In order to think about the importance of efficacy, assume a counter-factual: what if the Republicans had managed to exploit their positions of dominance in every branch of the federal government to maintain control of the House of Representatives? What if voter suppression, Dark Money, and gerrymandering had been enough to keep people from voting for Democrats and the Republicans had maintained a slim majority?  One potential result of this would have been a sense of powerlessness on the Left.  That despite the countless hours of phone banking and canvassing, and a highly energized base that cast significantly more votes for Democratic candidates than Republicans, Democrats still couldn’t get enough votes to flip one chamber of Congress.  That despite their best efforts, the structural disadvantages, and the relentless efforts to rig the system would mean that the system is broken and cannot be fixed.  We see so many examples of this type of systemic, structural exploitation.  Gerrymandering. Voter suppression.  Attempts to impede and undermine the Mueller investigation.  Stealing a Supreme Court seat.  Forcing through an unfit Supreme Court Justice whose main reason for being nominated at this point for Republicans was that he will likely vote to shield the President from the Mueller investigation, when, inevitably, that investigation’s jurisdiction and power should come before the Supreme Court.  One trembles at the thought that a major loss in the mid-term effort to flip the House might have resulted in liberals and progressives giving up, believing that they cannot use the power of the ballot, and democratic, peaceful means to change the system.  While votes still have to be counted in Florida and Georgia, and the full story of the voter suppression efforts in Georgia may never get told, these efforts to rig the institutions of democracy were not wholly successful, and good thing that they were not.  In fact, they may have backfired in some ways.

As research tends to show, the greater the sense of injustice, and the awareness and belief that people have an ability to work collectively through institutions to respond to such injustice (that is, they have individual and organizational efficacy), greater is their willingness to take on tough challenges.
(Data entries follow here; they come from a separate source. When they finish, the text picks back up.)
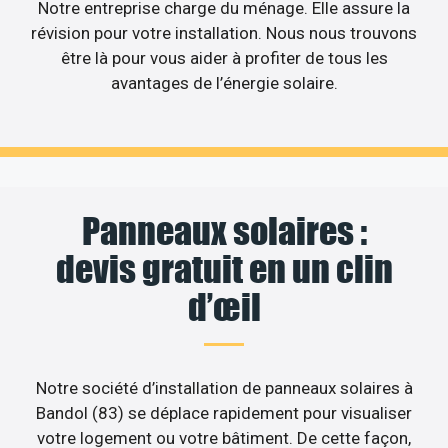
Notre entreprise charge du ménage. Elle assure la
révision pour votre installation. Nous nous trouvons
être là pour vous aider à profiter de tous les
avantages de l’énergie solaire.
Panneaux solaires :
devis gratuit en un clin
d’œil
Notre société d’installation de panneaux solaires à
Bandol (83) se déplace rapidement pour visualiser
votre logement ou votre bâtiment. De cette façon,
In some ways, then, perhaps the Republican efforts to both rig the system and make people feel the system is rigged such that they develop a sense of helplessness has backfired.  Such measures may have mobilized liberals and progressives enough for them to feel they can, in fact, bring about needed change, despite the structural roadblocks Republicans keep putting in their way.

Storytelling is a fundamental component of human nature.  Indeed, it’s what makes us human.  We are often told a story that one cannot fight the system.  And that our selfishness means cooperation is futile.  Such a story has a clear impact: it discourages people from fighting the system, and from trying to do so collectively.  But if a different story can be told, one of cooperation, and that such cooperation can bring about change, that story can, in turn, lead to such cooperation, and perhaps to that change.  In some ways, then, the story of the mid-terms may be a story of cooperation and organization.  Above all, it may simply be one of efficacy.  That such cooperation can lead to positive change, despite the many roadblocks, and the stories, lined up against it.